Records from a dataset
"""

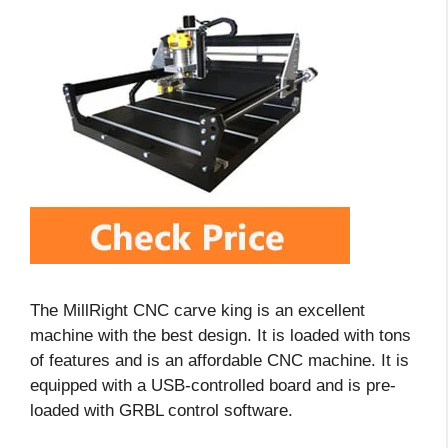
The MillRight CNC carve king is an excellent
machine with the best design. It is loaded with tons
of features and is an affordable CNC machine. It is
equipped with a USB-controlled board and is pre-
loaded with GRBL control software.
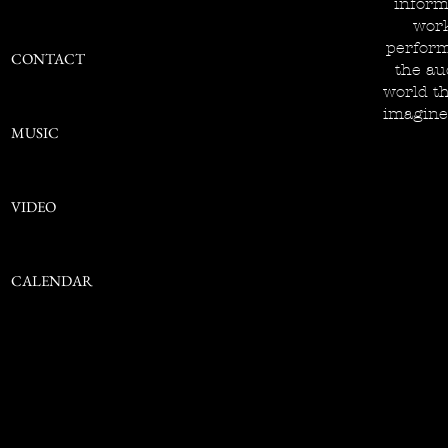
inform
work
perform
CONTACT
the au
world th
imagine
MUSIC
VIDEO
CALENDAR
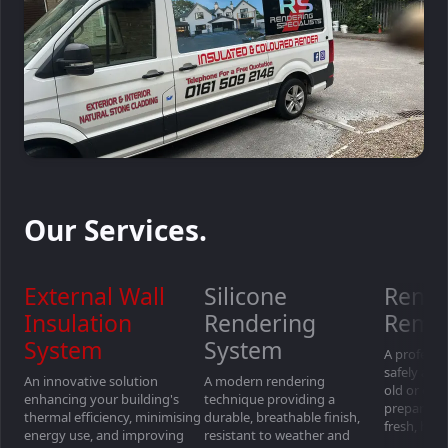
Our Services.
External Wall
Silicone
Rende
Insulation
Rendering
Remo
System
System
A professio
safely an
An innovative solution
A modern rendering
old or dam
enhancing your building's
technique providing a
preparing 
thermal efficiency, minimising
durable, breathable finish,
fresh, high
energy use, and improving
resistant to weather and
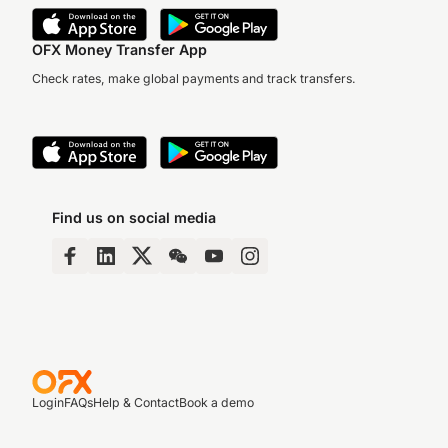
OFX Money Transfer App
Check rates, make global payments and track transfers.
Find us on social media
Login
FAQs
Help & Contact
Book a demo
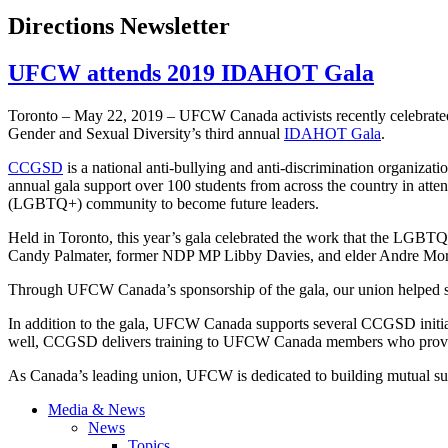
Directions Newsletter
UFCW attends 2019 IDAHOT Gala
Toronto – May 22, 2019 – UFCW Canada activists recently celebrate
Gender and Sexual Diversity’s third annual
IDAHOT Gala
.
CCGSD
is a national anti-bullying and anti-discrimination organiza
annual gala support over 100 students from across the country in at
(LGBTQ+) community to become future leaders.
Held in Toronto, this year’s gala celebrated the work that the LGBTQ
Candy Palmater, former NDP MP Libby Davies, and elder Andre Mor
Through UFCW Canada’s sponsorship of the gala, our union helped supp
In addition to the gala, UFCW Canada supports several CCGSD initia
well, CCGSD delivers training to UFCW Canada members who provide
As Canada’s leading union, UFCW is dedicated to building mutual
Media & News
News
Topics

"""
"""

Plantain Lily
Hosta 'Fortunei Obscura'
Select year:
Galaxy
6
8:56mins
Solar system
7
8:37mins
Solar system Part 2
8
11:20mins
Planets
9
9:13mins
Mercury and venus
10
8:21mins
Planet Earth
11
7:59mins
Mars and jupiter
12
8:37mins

"""
"""

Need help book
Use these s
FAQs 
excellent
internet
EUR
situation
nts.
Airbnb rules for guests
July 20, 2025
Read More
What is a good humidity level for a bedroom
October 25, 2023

"""

Above are the records; restate exactly the lines from the one containing "equipped with a" through the one containing "is a national", keeping pictures out.

equipped with a USB-controlled board and is pre-
loaded with GRBL control software.
inform
work
perform
CONTACT
the au
world th
imagine
MUSIC
VIDEO
CALENDAR
Our Services.
External Wall
Silicone
Rende
Insulation
Rendering
Remo
System
System
A professio
safely an
An innovative solution
A modern rendering
old or dam
enhancing your building's
technique providing a
preparing 
thermal efficiency, minimising
durable, breathable finish,
fresh, high
energy use, and improving
resistant to weather and
OFX Money Transfer App
Check rates, make global payments and track transfers.
Find us on social media
Login
FAQs
Help & Contact
Book a demo
Directions Newsletter
UFCW attends 2019 IDAHOT Gala
Toronto – May 22, 2019 – UFCW Canada activists recently celebrate
Gender and Sexual Diversity’s third annual
IDAHOT Gala
.
CCGSD
is a national anti-bullying and anti-discrimination organiza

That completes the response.